◆ Work to complete
Which lines of the entries contain the string "Artikel"? Please find them and copy them.

(Data entries)
——————————

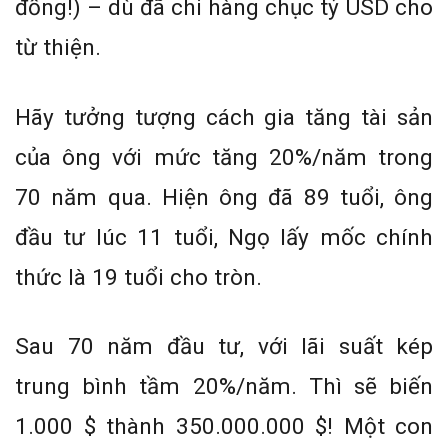
đồng!) – dù đã chi hàng chục tỷ USD cho
từ thiện.
Hãy tưởng tượng cách gia tăng tài sản
của ông với mức tăng 20%/năm trong
70 năm qua. Hiện ông đã 89 tuổi, ông
đầu tư lúc 11 tuổi, Ngọ lấy mốc chính
thức là 19 tuổi cho tròn.
Sau 70 năm đầu tư, với lãi suất kép
trung bình tầm 20%/năm. Thì sẽ biến
1.000 $ thành 350.000.000 $! Một con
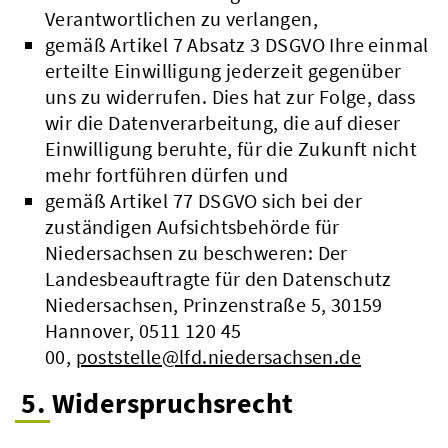
Verantwortlichen zu verlangen,
gemäß Artikel 7 Absatz 3 DSGVO Ihre einmal
erteilte Einwilligung jederzeit gegenüber
uns zu widerrufen. Dies hat zur Folge, dass
wir die Datenverarbeitung, die auf dieser
Einwilligung beruhte, für die Zukunft nicht
mehr fortführen dürfen und
gemäß Artikel 77 DSGVO sich bei der
zuständigen Aufsichtsbehörde für
Niedersachsen zu beschweren: Der
Landesbeauftragte für den Datenschutz
Niedersachsen, Prinzenstraße 5, 30159
Hannover, 0511 120 45
00,
poststelle@lfd.niedersachsen.de
5. Widerspruchsrecht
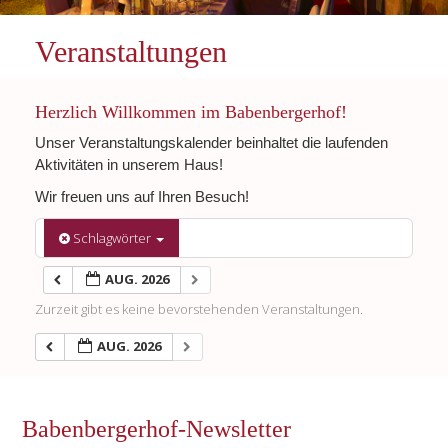
Veranstaltungen
Herzlich Willkommen im Babenbergerhof!
Unser Veranstaltungskalender beinhaltet die laufenden
Aktivitäten in unserem Haus!
Wir freuen uns auf Ihren Besuch!
Schlagwörter
AUG. 2026
Zurzeit gibt es keine bevorstehenden Veranstaltungen.
AUG. 2026
Babenbergerhof-Newsletter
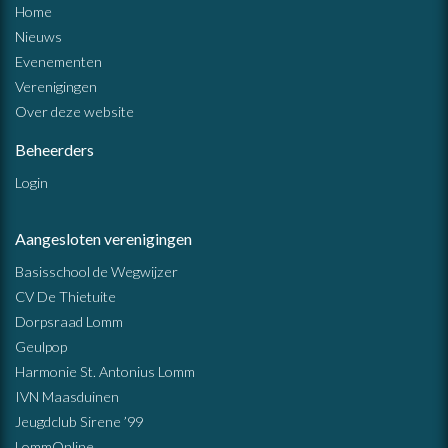
Home
Nieuws
Evenementen
Verenigingen
Over deze website
Beheerders
Login
Aangesloten verenigingen
Basisschool de Wegwijzer
CV De Thietuite
Dorpsraad Lomm
Geulpop
Harmonie St. Antonius Lomm
IVN Maasduinen
Jeugdclub Sirene ’99
LommOnline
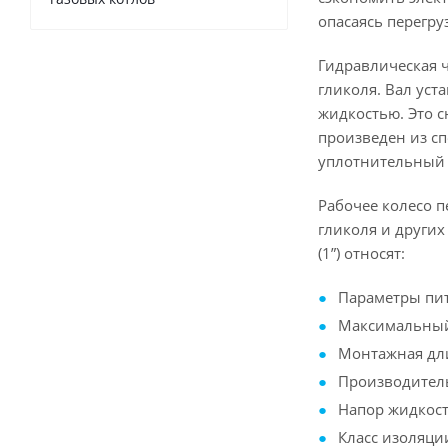
опасаясь перегру
Гидравлическая 
гликоля. Вал ус
жидкостью. Это 
произведен из сп
уплотнительный 
Рабочее колесо п
гликоля и других
(1”) относят:
Параметры пита
Максимальный 
Монтажная дли
Производитель
Напор жидкости
Класс изоляции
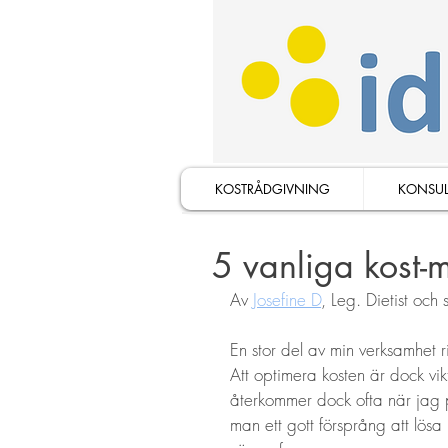
KOSTRÅDGIVNING
KONSUL
5 vanliga kost-m
Av 
Josefine D
, Leg. Dietist och 
En stor del av min verksamhet rik
Att optimera kosten är dock vikt
återkommer dock ofta när jag 
man ett gott försprång att lösa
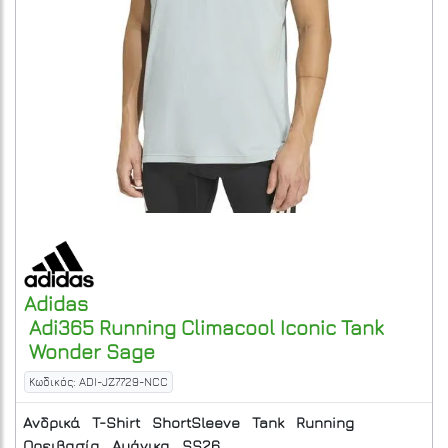
Adidas
Adi365 Running Climacool Iconic Tank
Wonder Sage
Κωδικός: ADI-JZ7729-NCC
Ανδρικά
T-Shirt
ShortSleeve
Tank
Running
Ορειβασία
Αμάνικα
SS26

——————————

◆ Reply
gemäß Artikel 7 Absatz 3 DSGVO Ihre einmal
gemäß Artikel 77 DSGVO sich bei der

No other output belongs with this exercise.